Si è conclusa ieri sera la festa minore dell’apostolo Giacomo, protettore di Gratteri. Un tempo questa era l’unica festività in onore del Santo, come ci ricorda il Passafiume nel suo sostanzioso e fedele saggio storico De origine ecclesiae cephaleditanae del 1645, ove è dato di leggere: «Di questo borgo (ove risiedono 1630 abitanti) è Patrono San Giacomo Apostolo, del quale si celebra solennemente la festa il 25 del mese di luglio, quando si porta in processione una statua lignea rivestita d’oro insieme con una preziosa reliquia costituita da una parte di costola dell’Apostolo medesimo. Per l’occasione accorrono in loco le popolazioni limitrofe, spinte dalla devozione legata ai miracoli. (Durante i festeggiamenti) vi sono giorni di mercato e si svolgono gare di corsa».
In seguito, per ragioni di opportunità logistica, essendo il mese di luglio destinato prevalentemente alla raccolta delle derrate alimentari, la festa venne spostata al 9 di settembre, il giorno successivo alla celebrazione a Gibilmanna della natività della Vergine Maria. Con l’intento – secondo Angelina Lanza – di una migliore riuscita della festa, «perché la Gran Signura le mandi la fiera, la musica, la folla, la voglia di godere».


Questa spiegazione, dettata dal cuore di una poetessa in un momento di nostalgia, che le fa sembrare di “essere là, per le viuzze in salita del paese…”, dove fu una volta, e, al ricordo, le ritornano alla mente tutti i particolari della processione di San Giacomo “rimasti vivi nella memoria”, non può non convincere chi la legge. Come non può non avere un forte impatto emotivo nell’animo di un gratterese l’elogio che lei fa della pietà della gente di questo minuscolo ma non insignificante aggregato urbano. «Chi ha veduto – lei rileva – solo le lunghe, distratte processioni cittadine, non può avere un’idea di questo popolo ardente e raccolto che va per le sue stradette, ordinatissimo, col cuore di onorare veramente il Santo che lo protegge».
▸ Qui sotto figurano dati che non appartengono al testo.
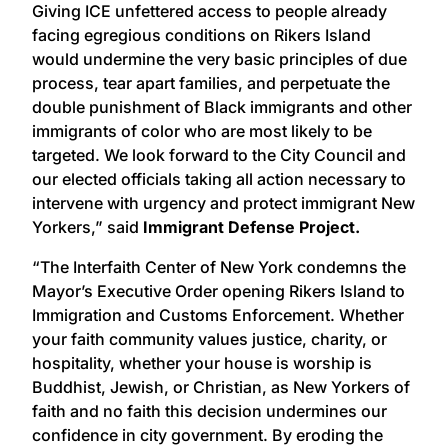
Giving ICE unfettered access to people already
facing egregious conditions on Rikers Island
would undermine the very basic principles of due
process, tear apart families, and perpetuate the
double punishment of Black immigrants and other
immigrants of color who are most likely to be
targeted. We look forward to the City Council and
our elected officials taking all action necessary to
intervene with urgency and protect immigrant New
Yorkers,” said
Immigrant Defense Project.
“The Interfaith Center of New York condemns the
Mayor’s Executive Order opening Rikers Island to
Immigration and Customs Enforcement. Whether
your faith community values justice, charity, or
hospitality, whether your house is worship is
Buddhist, Jewish, or Christian, as New Yorkers of
faith and no faith this decision undermines our
confidence in city government. By eroding the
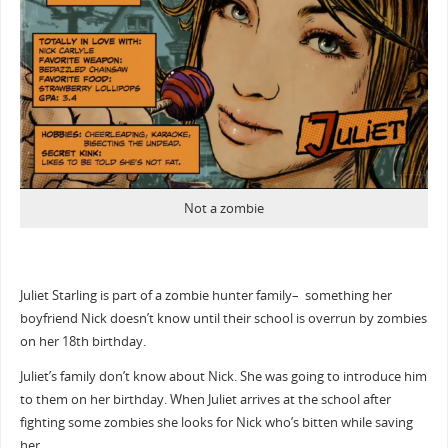
Not a zombie
Juliet Starling is part of a zombie hunter family– something her
boyfriend Nick doesn’t know until their school is overrun by zombies
on her 18th birthday.
Juliet’s family don’t know about Nick. She was going to introduce him
to them on her birthday. When Juliet arrives at the school after
fighting some zombies she looks for Nick who’s bitten while saving
her.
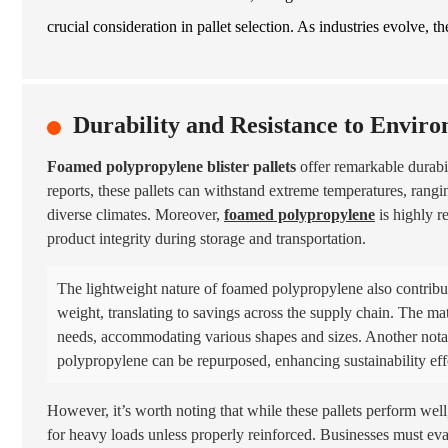
crucial consideration in pallet selection. As industries evolve, t
Durability and Resistance to Enviro
Foamed polypropylene blister pallets
offer remarkable durabil
reports, these pallets can withstand extreme temperatures, rang
diverse climates. Moreover,
foamed polypropylene
is highly r
product integrity during storage and transportation.
The lightweight nature of foamed polypropylene also contribute
weight, translating to savings across the supply chain. The mater
needs, accommodating various shapes and sizes. Another notab
polypropylene can be repurposed, enhancing sustainability eff
However, it’s worth noting that while these pallets perform wel
for heavy loads unless properly reinforced. Businesses must ev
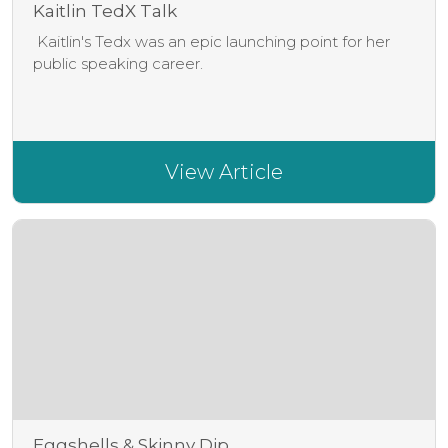
Kaitlin TedX Talk
Kaitlin's Tedx was an epic launching point for her
public speaking career.
View Article
Eggshells & Skinny Dip...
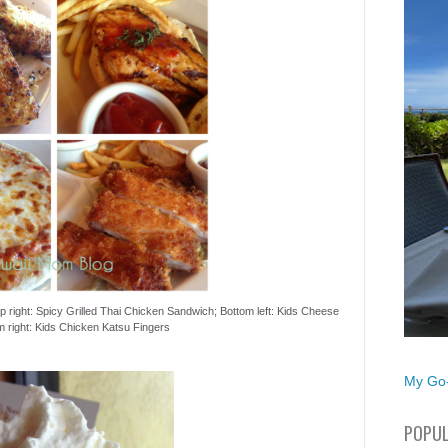
op right: Spicy Grilled Thai Chicken Sandwich; Bottom left: Kids Cheese
m right: Kids Chicken Katsu Fingers
My Go-
POPUL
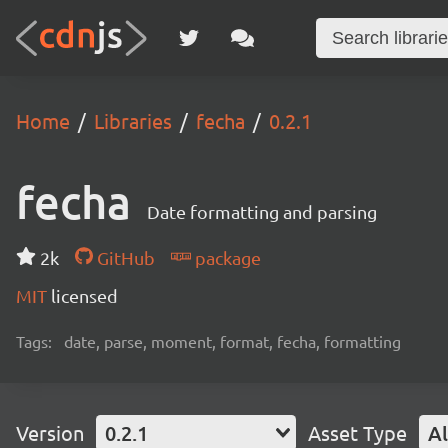
Home
Libraries
fecha
0.2.1
fecha
Date formatting and parsing
2k
GitHub
package
MIT
licensed
Tags:
date, parse, moment, format, fecha, formatting
Version
0.2.1
Asset Type
Al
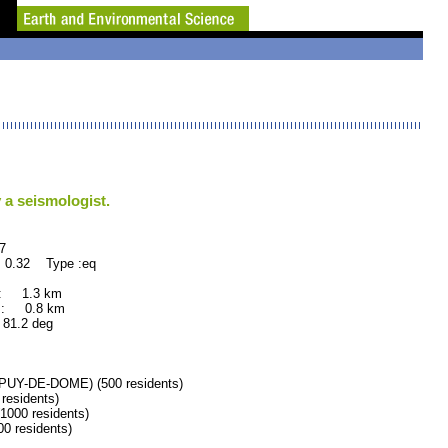
 a seismologist.
7
 0.32 Type :eq
 : 1.3 km
 : 0.8 km
.2 deg
Y-DE-DOME) (500 residents)
esidents)
00 residents)
 residents)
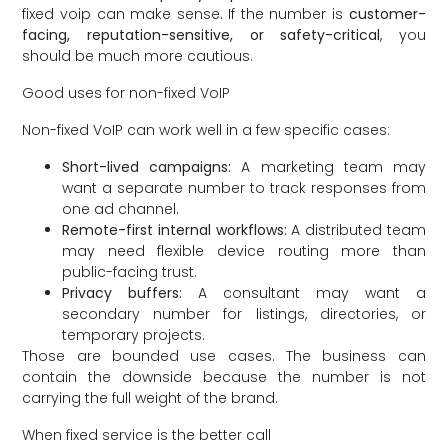
fixed voip can make sense. If the number is
customer-
facing, reputation-sensitive, or safety-critical
, you
should be much more cautious.
Good uses for non-fixed VoIP
Non-fixed VoIP can work well in a few specific cases:
Short-lived campaigns:
A marketing team may
want a separate number to track responses from
one ad channel.
Remote-first internal workflows:
A distributed team
may need flexible device routing more than
public-facing trust.
Privacy buffers:
A consultant may want a
secondary number for listings, directories, or
temporary projects.
Those are bounded use cases. The business can
contain the downside because the number is not
carrying the full weight of the brand.
When fixed service is the better call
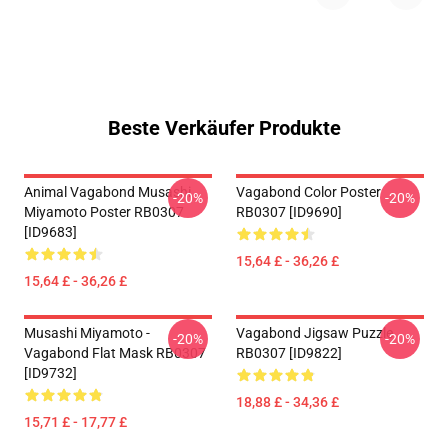
Beste Verkäufer Produkte
Animal Vagabond Musashi
Vagabond Color Poster
-20%
-20%
Miyamoto Poster RB0307
RB0307 [ID9690]
[ID9683]
15,64 £ - 36,26 £
15,64 £ - 36,26 £
Musashi Miyamoto -
Vagabond Jigsaw Puzzle
-20%
-20%
Vagabond Flat Mask RB0307
RB0307 [ID9822]
[ID9732]
18,88 £ - 34,36 £
15,71 £ - 17,77 £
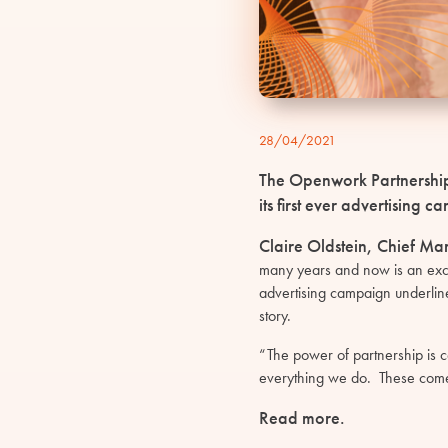
28/04/2021
The Openwork Partnership 
its first ever advertising
Claire Oldstein, Chief Ma
many years and now is an exciti
advertising campaign underlin
story.
“The power of partnership is c
everything we do. These come 
Read more
.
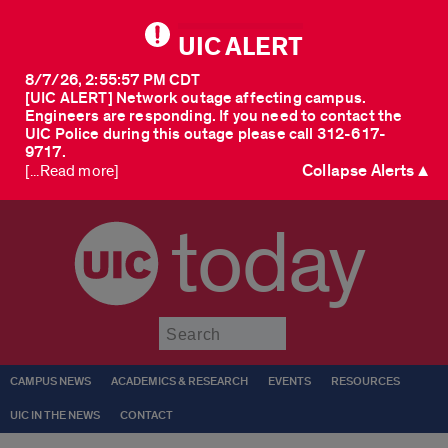
UIC ALERT
8/7/26, 2:55:57 PM CDT
[UIC ALERT] Network outage affecting campus.
Engineers are responding. If you need to contact the
UIC Police during this outage please call 312-617-
9717.
Collapse Alerts ▲
[...Read more]
today
Submit
CAMPUS NEWS
ACADEMICS & RESEARCH
EVENTS
RESOURCES
UIC IN THE NEWS
CONTACT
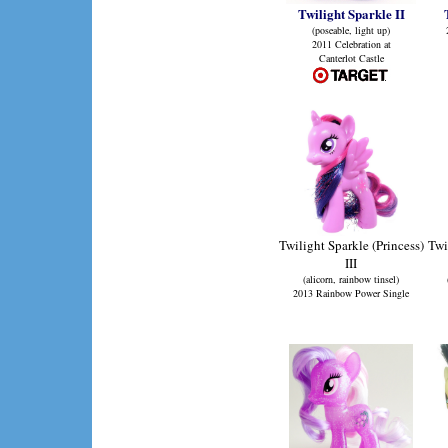
Twilight Sparkle II
(poseable, light up)
2011 Celebration at
Canterlot Castle
Twilight Sparkle (Princess)
Twi
III
(alicorn, rainbow tinsel)
2013 Rainbow Power Single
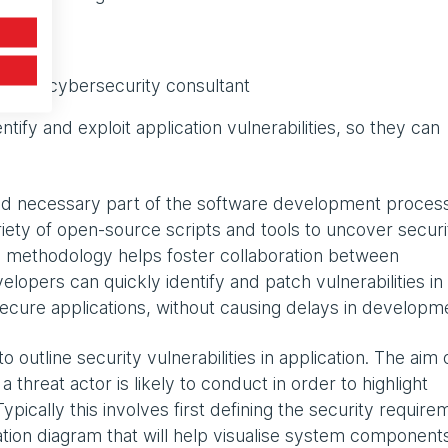
with a cybersecurity consultant
tify and exploit application vulnerabilities, so they can
d necessary part of the software development process
ety of open-source scripts and tools to uncover securi
s methodology helps foster collaboration between
opers can quickly identify and patch vulnerabilities in 
e secure applications, without causing delays in developm
 outline security vulnerabilities in application. The aim 
a threat actor is likely to conduct in order to highlight
ypically this involves first defining the security require
cation diagram that will help visualise system component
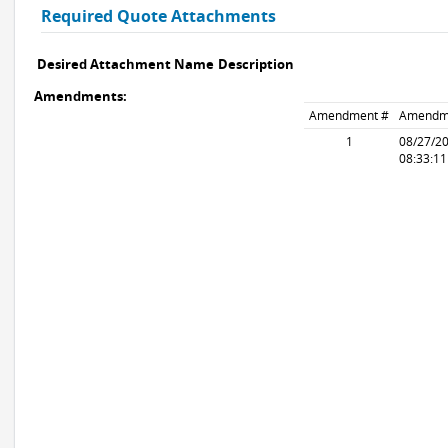
Required Quote Attachments
Desired Attachment Name
Description
Amendments:
Amendment #
Amendm
1
08/27/2
08:33:1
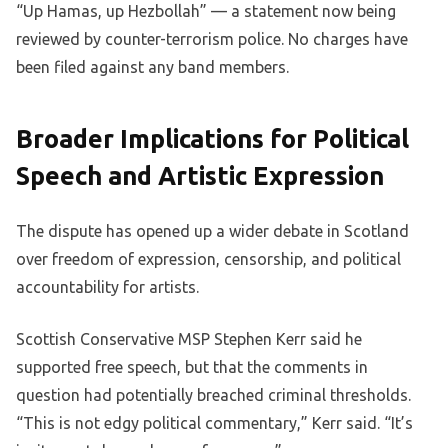
“Up Hamas, up Hezbollah” — a statement now being
reviewed by counter-terrorism police. No charges have
been filed against any band members.
Broader Implications for Political
Speech and Artistic Expression
The dispute has opened up a wider debate in Scotland
over freedom of expression, censorship, and political
accountability for artists.
Scottish Conservative MSP Stephen Kerr said he
supported free speech, but that the comments in
question had potentially breached criminal thresholds.
“This is not edgy political commentary,” Kerr said. “It’s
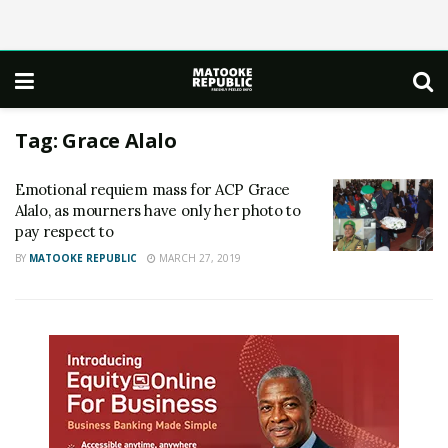
Tag:
Grace Alalo
Emotional requiem mass for ACP Grace
Alalo, as mourners have only her photo to
pay respect to
BY
MATOOKE REPUBLIC
MARCH 27, 2019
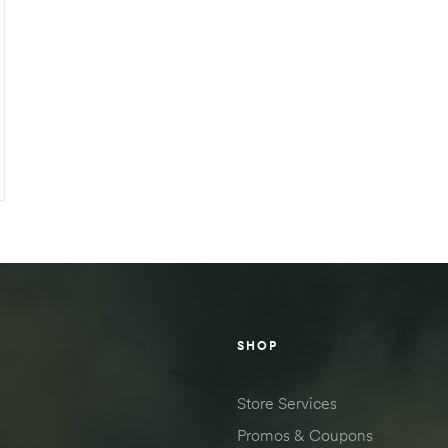
SHOP
Store Services
Promos & Coupons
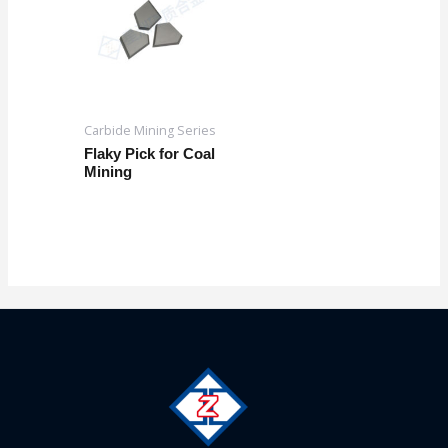
Carbide Mining Series
Flaky Pick for Coal
Mining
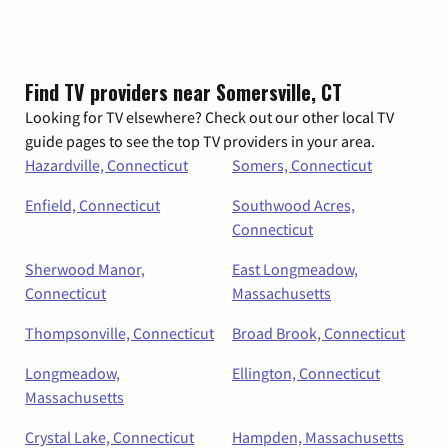
Find TV providers near Somersville, CT
Looking for TV elsewhere? Check out our other local TV
guide pages to see the top TV providers in your area.
Hazardville, Connecticut
Somers, Connecticut
Enfield, Connecticut
Southwood Acres,
Connecticut
Sherwood Manor,
East Longmeadow,
Connecticut
Massachusetts
Thompsonville, Connecticut
Broad Brook, Connecticut
Longmeadow,
Ellington, Connecticut
Massachusetts
Crystal Lake, Connecticut
Hampden, Massachusetts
Ed è vero: la processione di San Giacomo della festa grande (ed anche quella della festa minore)
è sempre un atto di pietà sentito e vissuto intensamente dall’intera popolazione; dall’inizio fino alla conclusione, struggente durante la benedizione seguita dai portatori del fercolo in ginocchio, pronti a scattare in piedi all’unisono all’evviva San Giacomo scandito dal coordinatore della cerimonia. Mai una sbavatura, mai un gesto scomposto: ma solo “ardente” raccoglimento in onore del Santo.
Questo attributo elogiativo di Angelina Lanza, una mistica che seppe vivere compostamente il dolore per la perdita delle persone più care in unione con Gesù sofferente, dovrebbe essere un monito per i gratteresi a non farsi traviare nel culto al loro Santo patrono dalla temperie consumistica che nelle manifestazioni religiose vede solo il lato folcloristico, da esaltare in termini pubblicitari. Sarebbe bello, invece, se essi sentissero tutto l’orgoglio per un giudizio così esaltante sotto il profilo morale di una donna di grande fede e di altrettanto grande caratura intellettuale, del cui nome il paese ha ritenuto di potersi onorare inserendolo nella toponomastica, come quello di una illustre gratterese di adozione.


La scrittrice indulge anche in alcuni dettagli, che descrive vivendone il ricordo con estrema simpatia come si trattasse di un contesto vicino al suo cuore. Mentre si rattrista al calar del sole della giornata festiva, nutrendo per un attimo quasi un sentimento di invidia, per il fatto di essere, in solitudine, estranea al festino. Sentimento che immediatamente rimuove perché è bene per lei “ciò che godono gli altri”. A lei basta seguire con la fantasia “le piccole anime semplici che fanno il loro atto di fede al Santo, pregando che la grandine sia tenuta lontana dal loro poderetto: «Dietro la statua, le donne in mantellina, tante poi tante, ristrette l’una all’altra come pecorelle nere, s’affollano, ripetendo in coro, a dispetto della banda, le loro solite canzoncine». Mentre «qualcuno occhieggia dalle finestre; che vi sono caruse belline, nei vestiti nuovi; bambini felici d’avere il pa’ tutto per loro, e il fischietto di latta; borghesi, beati del riposo, che si sfogano a parlar di politica in piazza».
Un quadretto paesano, quello appena riportato, che fa nascere anche in noi la nostalgia di un tempo così denso di umanità pur nelle difficoltà di una vita stenta e grama. Un tempo, purtroppo, ormai definitivamente trascorso. Che però, se non può più tornare, non sarebbe giusto cancellare del tutto dal cuore della gente di Gratteri per quello che di buono certamente viveva in esso. Soprattutto nell’atto di onorare il Santo che lo protegge.